While he outlined that the party “is not divided on the deal”, he said it is “disappointed with the timing of it”.
However, the deputy himself is of the view that Commissioner Hogan will get a second term in Europe.
Commenting on the party’s stance on the EU-Mercosur deal, Deering stressed: “It is still only a draft deal. There is a long way to go on it.”
There’s going to have to be a lot of work done, but there could still be big changes [to the deal].
“It’s not positive and there is some element of contradiction to it.
He outlined that the Fine Gael party “is not divided on the deal – but is disappointed with the timing of it”.
‘Not throwing in towel’
Meanwhile, the Minister for Agriculture, Food and the Marine, Michael Creed, has said this week that he “isn’t throwing in the towel” on the EU-Mercosur trade agreement.

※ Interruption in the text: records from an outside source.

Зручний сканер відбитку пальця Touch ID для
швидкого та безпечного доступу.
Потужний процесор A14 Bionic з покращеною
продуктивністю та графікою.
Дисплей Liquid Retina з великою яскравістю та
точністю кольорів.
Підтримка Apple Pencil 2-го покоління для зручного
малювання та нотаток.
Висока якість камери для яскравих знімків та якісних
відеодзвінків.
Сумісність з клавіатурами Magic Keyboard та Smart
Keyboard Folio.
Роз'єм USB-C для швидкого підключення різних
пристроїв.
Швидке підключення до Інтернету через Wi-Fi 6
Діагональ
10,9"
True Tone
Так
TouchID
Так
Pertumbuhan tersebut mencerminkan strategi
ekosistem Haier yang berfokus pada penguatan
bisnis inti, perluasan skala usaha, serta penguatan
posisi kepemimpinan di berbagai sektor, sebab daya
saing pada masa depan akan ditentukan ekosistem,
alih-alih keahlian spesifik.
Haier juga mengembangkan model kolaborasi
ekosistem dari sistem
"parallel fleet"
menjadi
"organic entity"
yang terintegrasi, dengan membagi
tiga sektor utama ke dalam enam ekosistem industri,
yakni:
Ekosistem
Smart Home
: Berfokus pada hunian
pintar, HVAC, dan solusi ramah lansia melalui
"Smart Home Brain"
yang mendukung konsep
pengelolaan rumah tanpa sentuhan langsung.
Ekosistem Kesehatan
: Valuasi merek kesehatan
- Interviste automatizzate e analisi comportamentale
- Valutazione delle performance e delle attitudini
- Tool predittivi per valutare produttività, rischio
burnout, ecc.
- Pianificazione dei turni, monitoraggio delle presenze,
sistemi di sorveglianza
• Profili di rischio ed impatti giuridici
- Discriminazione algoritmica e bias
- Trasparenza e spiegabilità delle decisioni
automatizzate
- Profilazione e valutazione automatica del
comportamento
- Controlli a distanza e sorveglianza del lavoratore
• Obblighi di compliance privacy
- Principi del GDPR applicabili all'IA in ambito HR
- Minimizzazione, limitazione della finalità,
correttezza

He added that the Mercosur countries’ record on climate change and environmental issues “can be used to our advantage” in trying to influence the direction of the deal.
“But there is a very significant element in the proposed deal on climate, and if we can use that to frustrate and thwart the ambition of Mercosur, to make sure [the deal] is legally robust – and their well-documented climate disregard can be used to our advantage – that’s one area,” he concluded.